▶ BRIEF: Return the entries below precisely, omitting nothing.

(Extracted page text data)
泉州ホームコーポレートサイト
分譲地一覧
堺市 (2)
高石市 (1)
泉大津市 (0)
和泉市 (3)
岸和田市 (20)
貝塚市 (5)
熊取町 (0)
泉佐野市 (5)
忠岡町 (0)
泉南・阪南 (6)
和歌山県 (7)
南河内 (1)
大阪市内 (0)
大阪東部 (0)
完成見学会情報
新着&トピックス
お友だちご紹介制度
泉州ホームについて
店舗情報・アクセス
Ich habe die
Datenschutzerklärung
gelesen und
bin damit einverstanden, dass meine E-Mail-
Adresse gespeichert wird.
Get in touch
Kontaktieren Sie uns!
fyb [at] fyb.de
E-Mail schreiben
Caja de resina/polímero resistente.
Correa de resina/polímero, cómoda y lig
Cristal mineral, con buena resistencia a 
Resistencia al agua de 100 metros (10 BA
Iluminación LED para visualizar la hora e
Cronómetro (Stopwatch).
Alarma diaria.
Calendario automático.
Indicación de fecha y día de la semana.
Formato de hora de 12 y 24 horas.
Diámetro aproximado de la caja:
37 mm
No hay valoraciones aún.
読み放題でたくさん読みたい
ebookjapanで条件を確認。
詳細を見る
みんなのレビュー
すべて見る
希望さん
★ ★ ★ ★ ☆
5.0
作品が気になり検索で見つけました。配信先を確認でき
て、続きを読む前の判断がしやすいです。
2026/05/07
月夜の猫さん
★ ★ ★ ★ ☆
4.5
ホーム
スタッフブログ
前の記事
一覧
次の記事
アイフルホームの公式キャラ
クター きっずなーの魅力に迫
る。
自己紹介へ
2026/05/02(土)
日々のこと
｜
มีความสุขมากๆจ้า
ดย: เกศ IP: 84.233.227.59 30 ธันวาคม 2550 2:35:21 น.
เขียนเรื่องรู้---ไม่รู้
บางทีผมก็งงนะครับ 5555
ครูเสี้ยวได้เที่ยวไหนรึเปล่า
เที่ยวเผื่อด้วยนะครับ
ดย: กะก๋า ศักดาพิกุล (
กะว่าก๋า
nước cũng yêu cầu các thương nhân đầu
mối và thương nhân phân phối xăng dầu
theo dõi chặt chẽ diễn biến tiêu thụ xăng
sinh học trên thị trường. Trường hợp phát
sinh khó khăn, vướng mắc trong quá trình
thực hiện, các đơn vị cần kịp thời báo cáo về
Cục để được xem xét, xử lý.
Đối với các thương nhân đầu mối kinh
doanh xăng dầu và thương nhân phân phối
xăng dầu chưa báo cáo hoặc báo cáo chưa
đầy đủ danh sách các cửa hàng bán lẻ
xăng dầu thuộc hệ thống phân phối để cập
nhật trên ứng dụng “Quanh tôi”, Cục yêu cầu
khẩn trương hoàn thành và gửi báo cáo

▶ RESPONSE:
泉州ホームコーポレートサイト
分譲地一覧
堺市 (2)
高石市 (1)
泉大津市 (0)
和泉市 (3)
岸和田市 (20)
貝塚市 (5)
熊取町 (0)
泉佐野市 (5)
忠岡町 (0)
泉南・阪南 (6)
和歌山県 (7)
南河内 (1)
大阪市内 (0)
大阪東部 (0)
完成見学会情報
新着&トピックス
お友だちご紹介制度
泉州ホームについて
店舗情報・アクセス
Ich habe die
Datenschutzerklärung
gelesen und
bin damit einverstanden, dass meine E-Mail-
Adresse gespeichert wird.
Get in touch
Kontaktieren Sie uns!
fyb [at] fyb.de
E-Mail schreiben
Caja de resina/polímero resistente.
Correa de resina/polímero, cómoda y lig
Cristal mineral, con buena resistencia a 
Resistencia al agua de 100 metros (10 BA
Iluminación LED para visualizar la hora e
Cronómetro (Stopwatch).
Alarma diaria.
Calendario automático.
Indicación de fecha y día de la semana.
Formato de hora de 12 y 24 horas.
Diámetro aproximado de la caja:
37 mm
No hay valoraciones aún.
読み放題でたくさん読みたい
ebookjapanで条件を確認。
詳細を見る
みんなのレビュー
すべて見る
希望さん
★ ★ ★ ★ ☆
5.0
作品が気になり検索で見つけました。配信先を確認でき
て、続きを読む前の判断がしやすいです。
2026/05/07
月夜の猫さん
★ ★ ★ ★ ☆
4.5
ホーム
スタッフブログ
前の記事
一覧
次の記事
アイフルホームの公式キャラ
クター きっずなーの魅力に迫
る。
自己紹介へ
2026/05/02(土)
日々のこと
｜
มีความสุขมากๆจ้า
ดย: เกศ IP: 84.233.227.59 30 ธันวาคม 2550 2:35:21 น.
เขียนเรื่องรู้---ไม่รู้
บางทีผมก็งงนะครับ 5555
ครูเสี้ยวได้เที่ยวไหนรึเปล่า
เที่ยวเผื่อด้วยนะครับ
ดย: กะก๋า ศักดาพิกุล (
กะว่าก๋า
nước cũng yêu cầu các thương nhân đầu
mối và thương nhân phân phối xăng dầu
theo dõi chặt chẽ diễn biến tiêu thụ xăng
sinh học trên thị trường. Trường hợp phát
sinh khó khăn, vướng mắc trong quá trình
thực hiện, các đơn vị cần kịp thời báo cáo về
Cục để được xem xét, xử lý.
Đối với các thương nhân đầu mối kinh
doanh xăng dầu và thương nhân phân phối
xăng dầu chưa báo cáo hoặc báo cáo chưa
đầy đủ danh sách các cửa hàng bán lẻ
xăng dầu thuộc hệ thống phân phối để cập
nhật trên ứng dụng “Quanh tôi”, Cục yêu cầu
khẩn trương hoàn thành và gửi báo cáo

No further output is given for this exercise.